• _PROBLEM_
Scan the material below for every line with the string "Windows", and copy those lines.

---*---

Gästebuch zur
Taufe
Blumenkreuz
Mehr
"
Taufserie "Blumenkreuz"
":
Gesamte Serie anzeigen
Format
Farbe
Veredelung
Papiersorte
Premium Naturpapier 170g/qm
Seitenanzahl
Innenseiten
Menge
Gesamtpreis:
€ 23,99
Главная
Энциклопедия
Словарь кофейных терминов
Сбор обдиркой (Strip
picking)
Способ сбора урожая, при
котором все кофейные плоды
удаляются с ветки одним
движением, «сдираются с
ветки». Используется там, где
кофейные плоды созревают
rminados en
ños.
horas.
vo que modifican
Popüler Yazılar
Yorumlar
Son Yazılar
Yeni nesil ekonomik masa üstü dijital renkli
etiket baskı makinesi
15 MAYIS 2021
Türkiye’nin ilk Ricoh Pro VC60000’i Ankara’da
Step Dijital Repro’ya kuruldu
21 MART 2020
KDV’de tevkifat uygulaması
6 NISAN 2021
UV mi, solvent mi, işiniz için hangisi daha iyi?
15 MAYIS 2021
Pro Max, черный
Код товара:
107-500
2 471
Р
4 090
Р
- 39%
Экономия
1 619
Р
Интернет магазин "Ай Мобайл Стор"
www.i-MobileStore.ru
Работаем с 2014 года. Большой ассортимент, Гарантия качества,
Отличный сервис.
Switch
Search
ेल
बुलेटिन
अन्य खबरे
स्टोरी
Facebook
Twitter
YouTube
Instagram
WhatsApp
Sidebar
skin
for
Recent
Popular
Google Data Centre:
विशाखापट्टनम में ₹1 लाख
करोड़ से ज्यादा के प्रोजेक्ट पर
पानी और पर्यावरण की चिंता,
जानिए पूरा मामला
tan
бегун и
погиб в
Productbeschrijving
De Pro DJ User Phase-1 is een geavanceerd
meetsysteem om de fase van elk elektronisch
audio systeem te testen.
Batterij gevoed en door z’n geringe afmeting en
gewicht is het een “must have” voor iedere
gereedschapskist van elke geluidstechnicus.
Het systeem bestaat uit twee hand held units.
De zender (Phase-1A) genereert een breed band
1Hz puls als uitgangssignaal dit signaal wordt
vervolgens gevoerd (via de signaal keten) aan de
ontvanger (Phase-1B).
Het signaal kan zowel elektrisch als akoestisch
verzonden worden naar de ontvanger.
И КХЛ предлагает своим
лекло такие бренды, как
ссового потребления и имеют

---*---

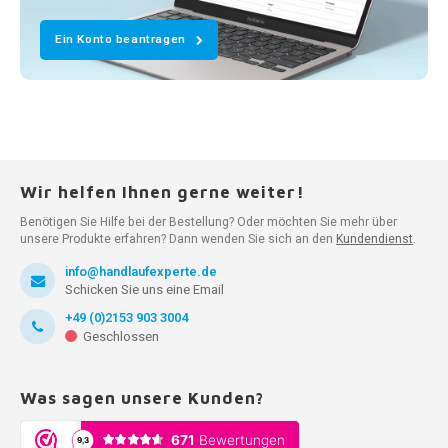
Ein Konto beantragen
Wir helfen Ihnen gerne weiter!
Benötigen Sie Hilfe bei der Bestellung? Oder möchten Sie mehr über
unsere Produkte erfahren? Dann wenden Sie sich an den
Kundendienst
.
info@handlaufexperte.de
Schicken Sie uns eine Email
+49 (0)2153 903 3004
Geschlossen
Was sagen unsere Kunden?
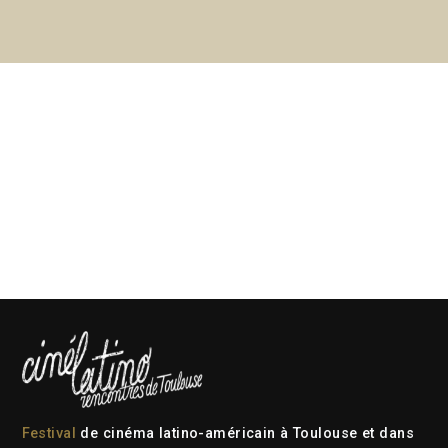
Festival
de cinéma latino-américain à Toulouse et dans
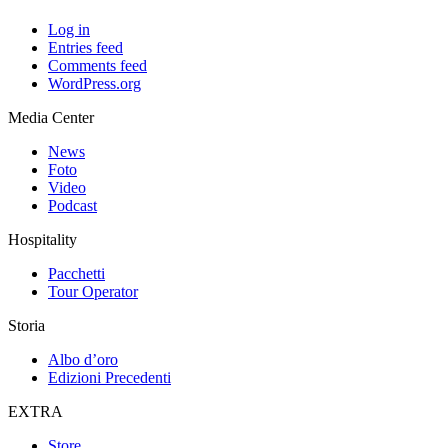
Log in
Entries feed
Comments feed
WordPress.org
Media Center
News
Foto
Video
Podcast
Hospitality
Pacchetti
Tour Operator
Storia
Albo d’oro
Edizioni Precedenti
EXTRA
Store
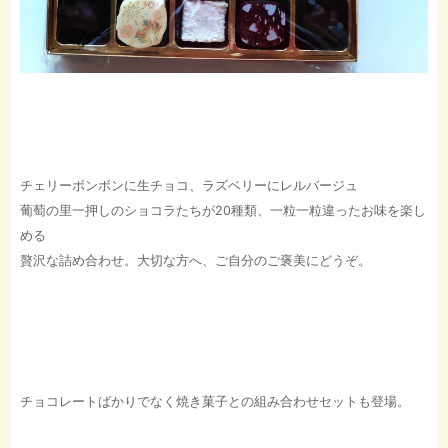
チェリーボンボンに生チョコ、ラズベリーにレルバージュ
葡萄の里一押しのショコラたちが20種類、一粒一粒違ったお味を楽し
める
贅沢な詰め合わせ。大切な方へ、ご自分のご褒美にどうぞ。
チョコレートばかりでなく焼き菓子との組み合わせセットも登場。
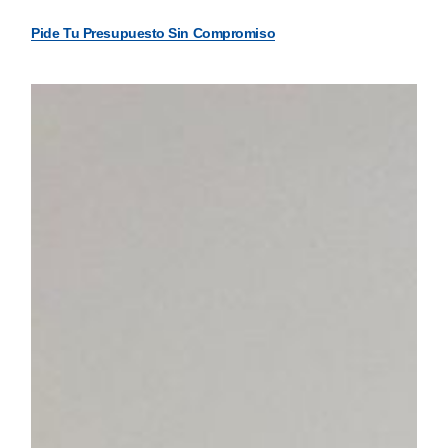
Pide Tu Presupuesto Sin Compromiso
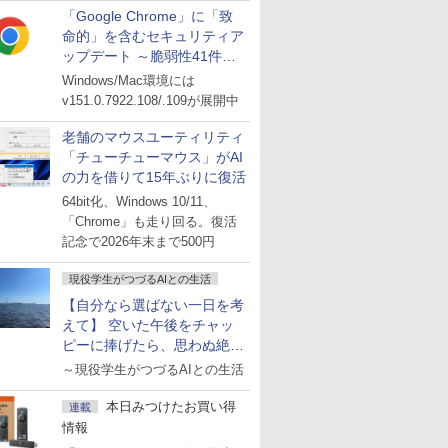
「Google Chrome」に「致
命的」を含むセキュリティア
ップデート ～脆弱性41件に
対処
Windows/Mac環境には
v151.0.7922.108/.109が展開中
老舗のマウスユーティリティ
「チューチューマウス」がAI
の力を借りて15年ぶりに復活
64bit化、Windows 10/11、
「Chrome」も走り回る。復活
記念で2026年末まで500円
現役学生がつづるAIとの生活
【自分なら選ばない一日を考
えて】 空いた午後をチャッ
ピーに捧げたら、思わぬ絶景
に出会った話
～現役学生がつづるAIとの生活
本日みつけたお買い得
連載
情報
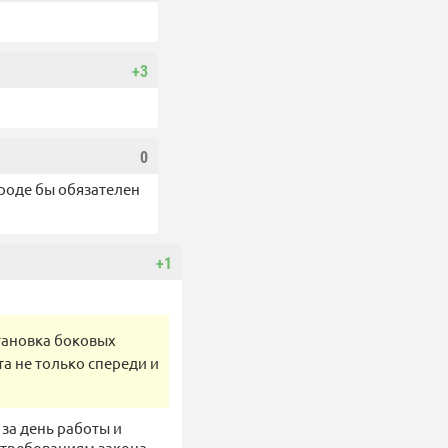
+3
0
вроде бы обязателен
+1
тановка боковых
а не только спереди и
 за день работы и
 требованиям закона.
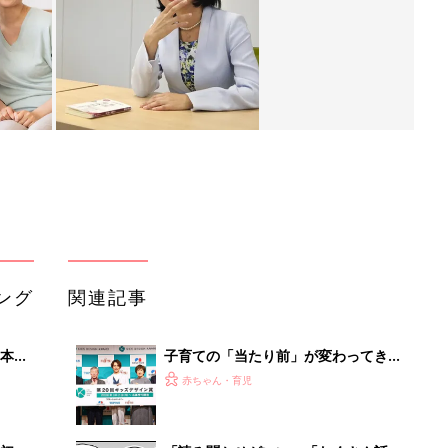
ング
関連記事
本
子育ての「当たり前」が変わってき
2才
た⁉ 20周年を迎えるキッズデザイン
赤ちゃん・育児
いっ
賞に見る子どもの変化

---*---

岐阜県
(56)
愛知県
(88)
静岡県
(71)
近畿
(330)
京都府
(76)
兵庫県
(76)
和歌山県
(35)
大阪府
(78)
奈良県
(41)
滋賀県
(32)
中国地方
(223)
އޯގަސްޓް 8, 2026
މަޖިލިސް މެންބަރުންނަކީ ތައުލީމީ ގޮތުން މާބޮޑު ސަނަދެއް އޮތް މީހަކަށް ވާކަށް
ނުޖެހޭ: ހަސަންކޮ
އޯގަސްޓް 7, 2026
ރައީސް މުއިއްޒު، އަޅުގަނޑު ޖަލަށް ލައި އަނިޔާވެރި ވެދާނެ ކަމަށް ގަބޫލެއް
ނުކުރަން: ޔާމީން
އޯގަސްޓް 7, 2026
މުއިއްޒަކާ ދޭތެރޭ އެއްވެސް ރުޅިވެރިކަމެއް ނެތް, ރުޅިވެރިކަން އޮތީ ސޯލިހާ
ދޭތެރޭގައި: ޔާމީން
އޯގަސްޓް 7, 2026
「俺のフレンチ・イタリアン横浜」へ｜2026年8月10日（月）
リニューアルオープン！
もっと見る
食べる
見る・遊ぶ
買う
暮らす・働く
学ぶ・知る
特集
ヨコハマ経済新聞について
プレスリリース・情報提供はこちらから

---*---

• _EXERCISE OUTPUT_
Windows/Mac環境には
64bit化、Windows 10/11、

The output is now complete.